Pick every line with "volume" from the material below.
**********
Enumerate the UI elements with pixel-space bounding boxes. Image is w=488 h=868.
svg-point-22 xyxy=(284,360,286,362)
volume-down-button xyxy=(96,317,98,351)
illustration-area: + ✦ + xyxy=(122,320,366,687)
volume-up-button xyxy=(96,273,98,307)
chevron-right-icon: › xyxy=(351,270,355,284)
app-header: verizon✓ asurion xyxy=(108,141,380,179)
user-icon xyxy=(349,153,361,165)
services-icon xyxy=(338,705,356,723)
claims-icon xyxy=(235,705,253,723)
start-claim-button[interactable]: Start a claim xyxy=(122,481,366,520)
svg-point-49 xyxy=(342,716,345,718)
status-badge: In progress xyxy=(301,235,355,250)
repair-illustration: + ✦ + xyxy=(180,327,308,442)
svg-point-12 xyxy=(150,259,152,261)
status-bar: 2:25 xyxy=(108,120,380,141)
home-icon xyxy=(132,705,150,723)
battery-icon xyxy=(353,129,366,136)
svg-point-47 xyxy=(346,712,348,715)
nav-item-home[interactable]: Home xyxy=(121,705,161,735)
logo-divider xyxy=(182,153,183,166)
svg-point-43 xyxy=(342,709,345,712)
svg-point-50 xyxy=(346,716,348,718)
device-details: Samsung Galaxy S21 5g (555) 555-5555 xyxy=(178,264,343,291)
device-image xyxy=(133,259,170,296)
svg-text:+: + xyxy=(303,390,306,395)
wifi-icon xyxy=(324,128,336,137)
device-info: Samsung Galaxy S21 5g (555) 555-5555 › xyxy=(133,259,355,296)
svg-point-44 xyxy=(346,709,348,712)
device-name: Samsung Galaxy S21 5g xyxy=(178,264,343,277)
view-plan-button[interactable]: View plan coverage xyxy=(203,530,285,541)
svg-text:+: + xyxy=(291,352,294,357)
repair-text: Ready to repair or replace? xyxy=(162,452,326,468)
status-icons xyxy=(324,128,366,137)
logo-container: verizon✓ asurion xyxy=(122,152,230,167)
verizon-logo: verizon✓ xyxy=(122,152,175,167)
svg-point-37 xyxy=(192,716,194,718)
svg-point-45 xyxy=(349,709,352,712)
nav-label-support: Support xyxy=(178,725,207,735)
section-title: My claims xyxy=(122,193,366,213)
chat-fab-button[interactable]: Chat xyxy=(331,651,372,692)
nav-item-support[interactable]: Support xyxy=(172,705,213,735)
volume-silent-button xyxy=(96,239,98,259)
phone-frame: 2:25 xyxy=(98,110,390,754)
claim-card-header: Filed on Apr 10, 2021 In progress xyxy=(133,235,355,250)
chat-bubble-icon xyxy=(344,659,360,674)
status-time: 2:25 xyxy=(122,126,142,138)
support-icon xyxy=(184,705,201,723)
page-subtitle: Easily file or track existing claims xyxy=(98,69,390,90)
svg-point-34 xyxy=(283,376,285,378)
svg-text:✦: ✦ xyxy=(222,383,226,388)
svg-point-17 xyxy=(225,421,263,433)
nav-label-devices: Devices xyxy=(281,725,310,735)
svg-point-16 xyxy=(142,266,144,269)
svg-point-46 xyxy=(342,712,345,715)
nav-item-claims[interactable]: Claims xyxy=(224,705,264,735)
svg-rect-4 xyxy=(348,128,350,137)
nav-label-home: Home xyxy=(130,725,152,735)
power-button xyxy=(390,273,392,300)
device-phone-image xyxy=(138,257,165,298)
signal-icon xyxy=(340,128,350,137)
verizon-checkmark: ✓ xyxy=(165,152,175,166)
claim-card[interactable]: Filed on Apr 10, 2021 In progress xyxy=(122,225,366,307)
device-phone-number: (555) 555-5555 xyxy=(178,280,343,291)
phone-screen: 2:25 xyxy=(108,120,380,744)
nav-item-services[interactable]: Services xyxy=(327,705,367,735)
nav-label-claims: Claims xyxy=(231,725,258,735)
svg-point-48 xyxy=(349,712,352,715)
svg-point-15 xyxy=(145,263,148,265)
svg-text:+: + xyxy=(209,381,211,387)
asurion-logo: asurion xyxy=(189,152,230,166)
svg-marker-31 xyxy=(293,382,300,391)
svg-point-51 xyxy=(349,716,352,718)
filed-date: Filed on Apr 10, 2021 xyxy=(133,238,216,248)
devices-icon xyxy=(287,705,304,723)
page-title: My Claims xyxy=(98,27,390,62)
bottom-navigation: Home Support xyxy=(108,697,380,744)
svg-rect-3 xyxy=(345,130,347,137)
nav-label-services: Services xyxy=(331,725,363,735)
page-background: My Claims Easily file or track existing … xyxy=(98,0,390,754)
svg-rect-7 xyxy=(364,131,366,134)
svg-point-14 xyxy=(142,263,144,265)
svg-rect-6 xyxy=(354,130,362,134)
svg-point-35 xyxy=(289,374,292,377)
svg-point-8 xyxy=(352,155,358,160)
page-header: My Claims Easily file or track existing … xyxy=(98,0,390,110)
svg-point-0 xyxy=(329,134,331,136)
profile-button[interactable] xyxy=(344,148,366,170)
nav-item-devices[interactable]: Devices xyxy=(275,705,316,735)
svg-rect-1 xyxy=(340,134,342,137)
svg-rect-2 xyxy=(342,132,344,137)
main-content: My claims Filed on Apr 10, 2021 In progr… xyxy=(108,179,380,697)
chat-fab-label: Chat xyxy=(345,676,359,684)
**********
**COMPLETED EXERCISE**
volume-down-button xyxy=(96,317,98,351)
volume-up-button xyxy=(96,273,98,307)
volume-silent-button xyxy=(96,239,98,259)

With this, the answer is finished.